His muscles tensed, and he ground his teeth. “What did she do?” And yet, somehow as he searched the interior of the coach house and his gaze landed on an empty stall, he knew.

Walsingham immediately walked to his horse, took up the reins, and mounted.

Mrs. Pickering grabbed his saddle, preventing him from leaving. “I knew you were the man for her, the first moment I saw you. Your sudden appearance, the meeting with my husband and the Seatons, it all made perfect sense . . . You are the Black Regent, aren’t you?”

His chest tightened, and pride, the bane of his existence, reared its ugly head. “What gave you that idea?”

She merely gave him a knowing smile. He prayed he could rely on her to keep his secret.

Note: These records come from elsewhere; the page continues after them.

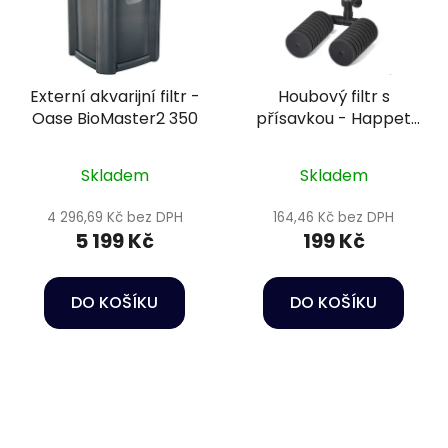
Externí akvarijní filtr -
Houbový filtr s
Oase BioMaster2 350
přísavkou - Happet
U-Jet 03
Skladem
Skladem
4 296,69 Kč bez DPH
164,46 Kč bez DPH
5 199 Kč
199 Kč
DO KOŠÍKU
DO KOŠÍKU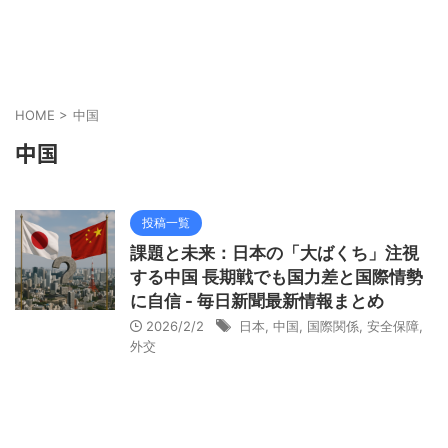
HOME
>
中国
中国
投稿一覧
課題と未来：日本の「大ばくち」注視
する中国 長期戦でも国力差と国際情勢
に自信 - 毎日新聞最新情報まとめ
2026/2/2
日本
,
中国
,
国際関係
,
安全保障
,
外交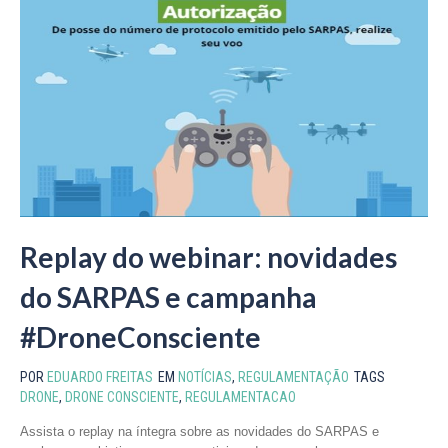
Replay do webinar: novidades
do SARPAS e campanha
#DroneConsciente
POR
EDUARDO FREITAS
EM
NOTÍCIAS
,
REGULAMENTAÇÃO
TAGS
DRONE
,
DRONE CONSCIENTE
,
REGULAMENTACAO
Assista o replay na íntegra sobre as novidades do SARPAS e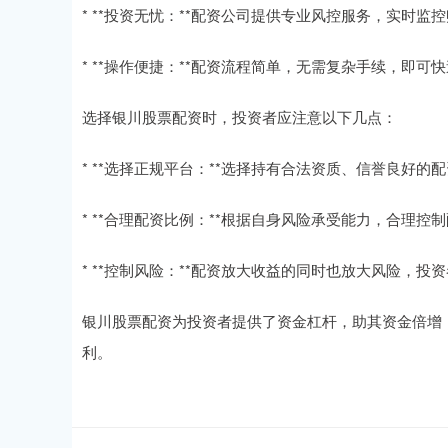
* **投资无忧：**配资公司提供专业风控服务，实时
* **操作便捷：**配资流程简单，无需复杂手续，即可
选择银川股票配资时，投资者应注意以下几点：
* **选择正规平台：**选择持有合法资质、信誉良好的
* **合理配资比例：**根据自身风险承受能力，合理
* **控制风险：**配资放大收益的同时也放大风险，
银川股票配资为投资者提供了资金杠杆，助其资金倍增
利。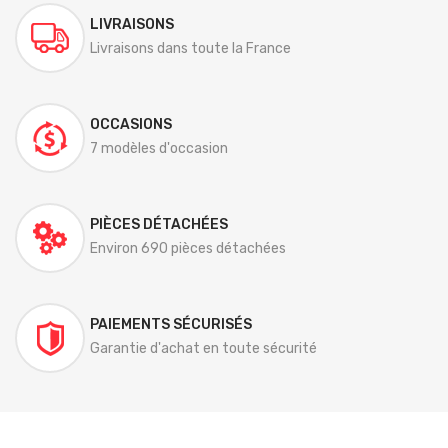
LIVRAISONS
Livraisons dans toute la France
OCCASIONS
7 modèles d'occasion
PIÈCES DÉTACHÉES
Environ 690 pièces détachées
PAIEMENTS SÉCURISÉS
Garantie d'achat en toute sécurité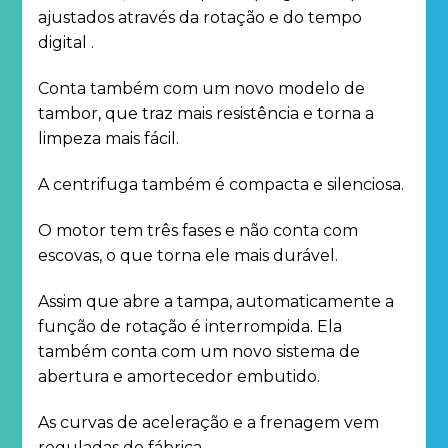
ajustados através da rotação e do tempo
digital .
Conta também com um novo modelo de
tambor, que traz mais resistência e torna a
limpeza mais fácil.
A centrifuga também é compacta e silenciosa.
O motor tem três fases e não conta com
escovas, o que torna ele mais durável.
Assim que abre a tampa, automaticamente a
função de rotação é interrompida. Ela
também conta com um novo sistema de
abertura e amortecedor embutido.
As curvas de aceleração e a frenagem vem
reguladas de fábrica.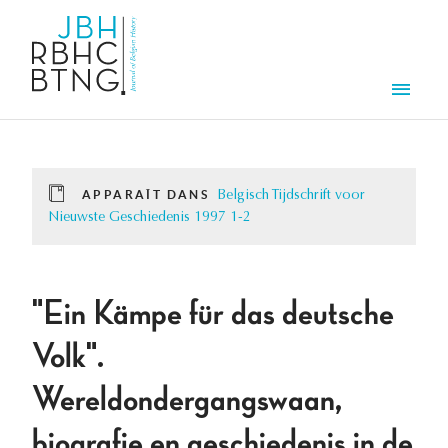
Aller au contenu principal
Men
APPARAÎT DANS
Belgisch Tijdschrift voor
Nieuwste Geschiedenis 1997 1-2
"Ein Kämpe für das deutsche
Volk".
Wereldondergangswaan,
biografie en geschiedenis in de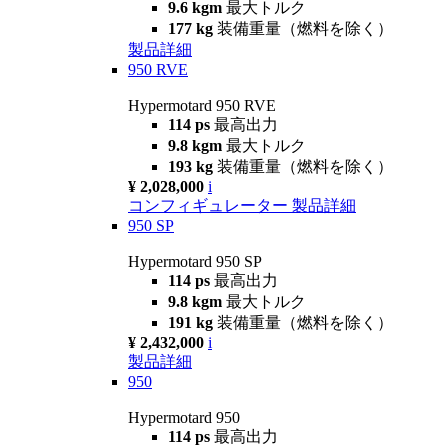
9.6 kgm
最大トルク
177 kg
装備重量（燃料を除く）
製品詳細
950 RVE
Hypermotard 950 RVE
114 ps
最高出力
9.8 kgm
最大トルク
193 kg
装備重量（燃料を除く）
¥ 2,028,000
i
コンフィギュレーター
製品詳細
950 SP
Hypermotard 950 SP
114 ps
最高出力
9.8 kgm
最大トルク
191 kg
装備重量（燃料を除く）
¥ 2,432,000
i
製品詳細
950
Hypermotard 950
114 ps
最高出力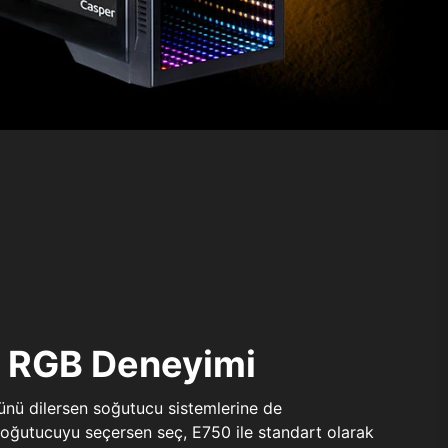
ı RGB Deneyimi
sünü dilersen soğutucu sistemlerine de
 soğutucuyu seçersen seç, E750 ile standart olarak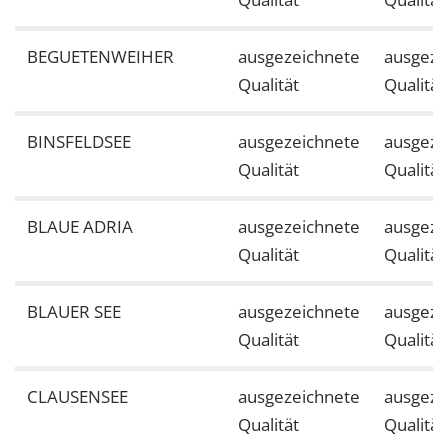
BEGUETENWEIHER
ausgezeichnete
ausgeze
Qualität
Qualität
BINSFELDSEE
ausgezeichnete
ausgeze
Qualität
Qualität
BLAUE ADRIA
ausgezeichnete
ausgeze
Qualität
Qualität
BLAUER SEE
ausgezeichnete
ausgeze
Qualität
Qualität
CLAUSENSEE
ausgezeichnete
ausgeze
Qualität
Qualität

“Does Miss Thorpe know?” he asked.

She frowned. “No.”

“Good.” Hair prickled on the back of his scalp. “You cannot—”

“Nay. Do not tar me with the same brush as a gossip.” She released her hold on the saddle, giving her head a shake. “Like my husband, I’m sworn to confidence. You can count on my discretion.” She stepped back away from his horse. “Ride to her straightaway before it’s too late.”

Shaking off his unease, he tried to calm the woman’s fears. “You have my word. No harm will come to her.”

Mrs. Pickering gave him a sorrowful nod. “I shall hold you to that promise, Captain.”

She looked small and helpless standing below him. He tipped his hat, clenched his jaw, and neck-reined his mount, turning the snorting creature away from the church. He kicked his horse into a gallop, the hoofbeats keeping time with his thudding heart.





Seventeen




A ten-foot-tall granite MONUMENT was COMMEMORATED today in the name of CAPTAIN W and his illustrious crew aboard the illustrious WINDRAKER. Carved with the BOARD OF EXCISE crest and listing the names of all forty CREWMEMBERS who lost their lives, the marker looks over the EXE RIVER, and will be seen by MARINERS who visit these SHORES. Lady O reports the SPECTACLE was WITNESSED by Lord and Lady W, Lord and Lady B, Lord and Lady U, and Lady O.